Enfin, trop de sincérité, peut-être aussi trop de roideur que j'avois dans le caractère, ne me permit jamais de dissimuler l'aversion et le mépris dont j'étois plein pour ces malheureux journalistes, qui «attaquent tous les jours, disoit Voltaire, ce que nous avons de meilleur, qui louent ce que nous avons de plus mauvais, et qui font de la noble profession des lettres un métier aussi lâche et aussi méprisable qu'eux». Dès mes premiers succès, je m'en vis assailli comme par un essaim de guêpes; et, depuis Fréron jusqu'à l'abbé Aubert, il n'y a pas un de ces vils écrivains qui ne se soit vengé de mes mépris par son déchaînement contre tous mes ouvrages.
Telles étoient les dispositions d'une partie du public, lorsque je mis au jour la tragédie des Héraclides[67]. C'étoit la plus foiblement écrite de mes pièces de théâtre, mais la plus pathétique; et, aux répétitions, je ne puis exprimer l'impression qu'elle avoit faite. Mlle Du Mesnil y jouoit le rôle de Déjanire, Mlle Clairon celui d'Olympie; et, dans leurs scènes, l'expression de l'amour et de la douleur de la mère étoit si déchirante que celle qui jouoit la fille en étoit pénétrée au point de ne pouvoir parler. L'auditoire fondoit en larmes.
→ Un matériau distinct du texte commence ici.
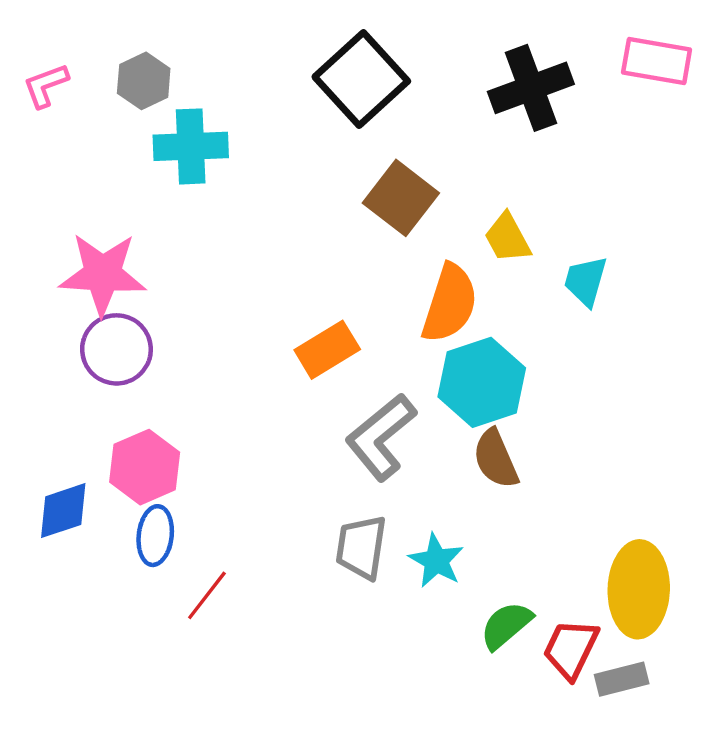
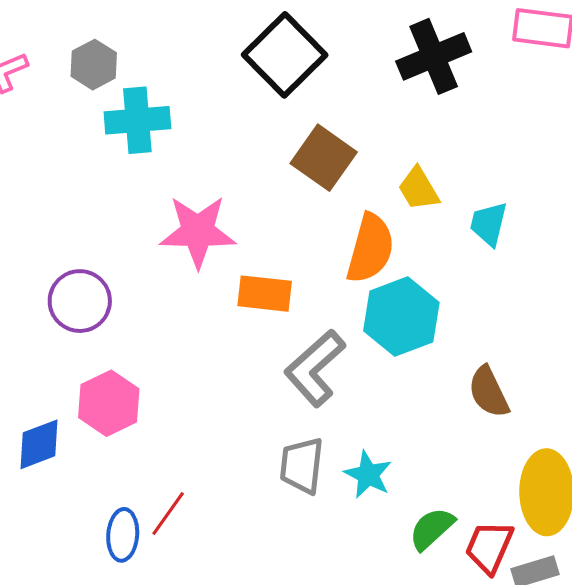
pink star: (103, 274) -> (198, 232), moved
orange rectangle: (327, 350) -> (265, 294), turned 40
brown semicircle: (496, 459) -> (489, 392), moved
blue ellipse: (155, 536) -> (123, 535), moved

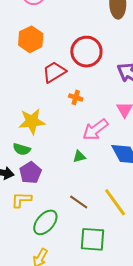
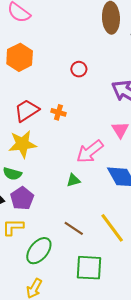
red circle: (86, 52) -> (79, 69), size x0.5
red trapezoid: (54, 72) -> (27, 111), moved
orange cross: (76, 97) -> (58, 112), moved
M. de La Popelinière, ainsi que tous les assistans, me répondoient d'un plein succès.
J'ai fait entendre ailleurs par quel événement tout l'effet de ce pathétique fut détruit à la première représentation. Mais, ce que je n'ai pas voulu expliquer dans une préface, je puis le dire clairement dans des mémoires particuliers. Mlle Du Mesnil aimoit le vin, elle avoit coutume d'en boire un gobelet dans les entr'actes, mais assez trempé d'eau pour ne pas l'enivrer. Malheureusement, ce jour-là, son laquais le lui versa pur, à son insu. Dans le premier acte, elle venoit d'être sublime et applaudie avec transport. Toute bouillante encore, elle avala ce vin, et il lui porta à la tête. Dans cet état d'ivresse et d'étourdissement, elle joua le reste de son rôle, ou plutôt le balbutia d'un air si égaré, si hors de sens, que le pathétique en devint risible; et l'on sait que, lorsqu'une fois le parterre commence à prendre le sérieux en raillerie, rien ne le touche plus, et, en froid parodiste, il ne cherche plus qu'à s'égayer.
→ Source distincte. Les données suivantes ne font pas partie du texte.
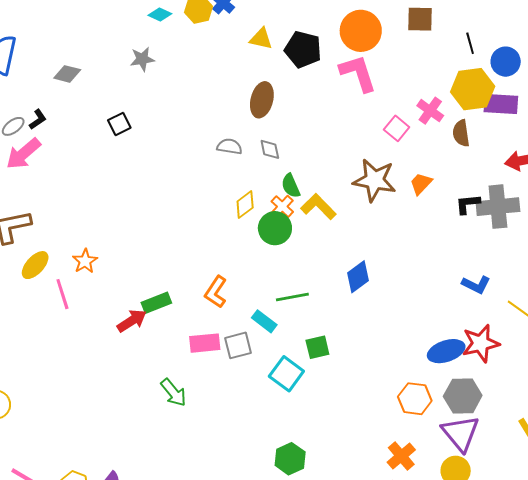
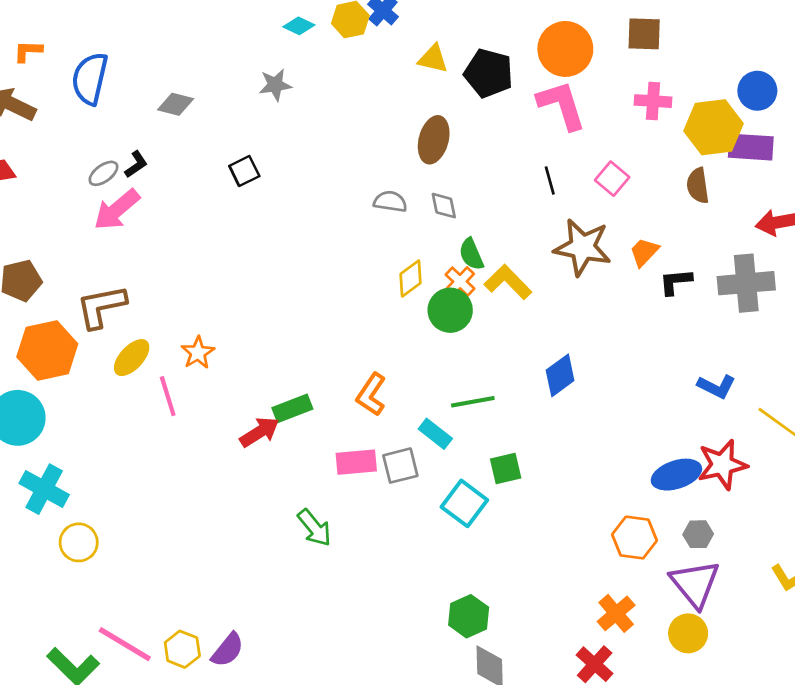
black line: (470, 43) -> (550, 181), moved
pink cross: (430, 111) -> (653, 101), moved, turned -32
black L-shape: (468, 204) -> (676, 282), moved
gray hexagon: (463, 396) -> (698, 534), size x0.6

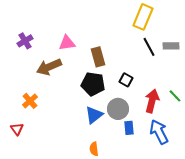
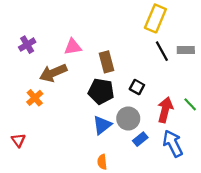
orange cross: (30, 101) -> (35, 98), moved
blue rectangle: (129, 128) -> (140, 139), turned 56

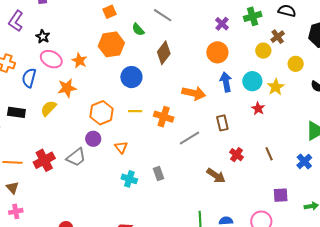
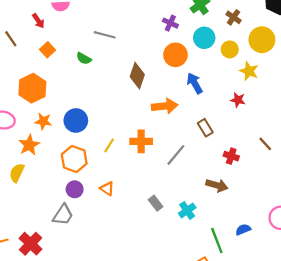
orange hexagon: (111, 44) -> (32, 88), moved
yellow circle: (263, 51) -> (230, 49), moved
brown diamond: (164, 53) -> (137, 76), moved
orange star: (79, 61) -> (43, 121), moved
yellow circle: (296, 64) -> (262, 40), size x1.5
blue circle: (131, 77) -> (76, 120), moved
cyan circle: (252, 81) -> (204, 38), moved
yellow line: (135, 111) -> (109, 145), turned -40
red cross: (44, 160) -> (31, 244), moved
cyan cross: (129, 179) -> (187, 210), moved, turned -35

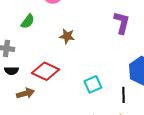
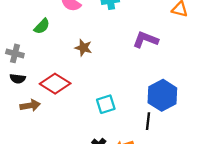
purple L-shape: (122, 23) -> (145, 40), turned -90
black line: (123, 95) -> (148, 121), moved

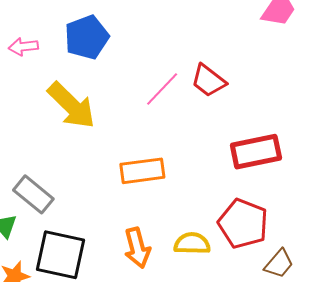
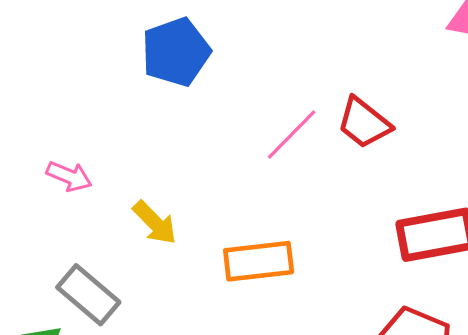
pink arrow: (23, 47) -> (69, 176), moved, turned -152
yellow arrow: (71, 105) -> (155, 223), moved, size x0.6

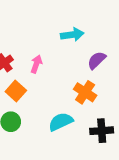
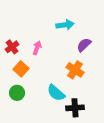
cyan semicircle: (61, 122) -> (56, 93), turned -114
black cross: (102, 131) -> (75, 108), moved

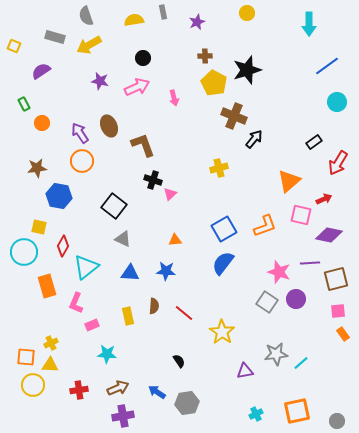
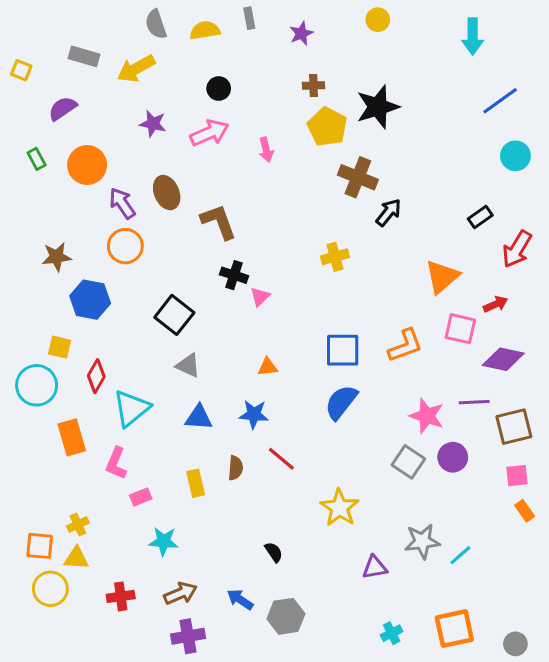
gray semicircle: (86, 16) -> (156, 24), moved
orange circle: (42, 123) -> (87, 165), moved, size x1.6
blue square: (224, 229) -> (343, 350), turned 30
red line: (184, 313) -> (281, 459), moved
Comme on ne savoit pas dans le public ce qui étoit arrivé dans la coulisse, on ne manqua point d'attribuer au rôle l'extravagance de l'actrice; et le bruit de Paris fut que le ton de ma pièce étoit d'une familiarité si folle et si plaisante qu'on en avoit ri aux éclats.
Quoique Mlle Du Mesnil ne m'aimât point, comme elle s'attribuoit au moins une partie de ma disgrâce, elle crut devoir faire ses efforts pour la réparer. On redonna, malgré moi, la pièce; elle fut jouée, par les deux actrices, aussi bien qu'il étoit possible; le peu de monde qui la voyoit y répandoit de douces larmes; mais, la prévention contraire une fois établie, le coup étoit porté. Elle ne s'en releva point, et, à la sixième représentation, je voulus qu'on l'interrompît.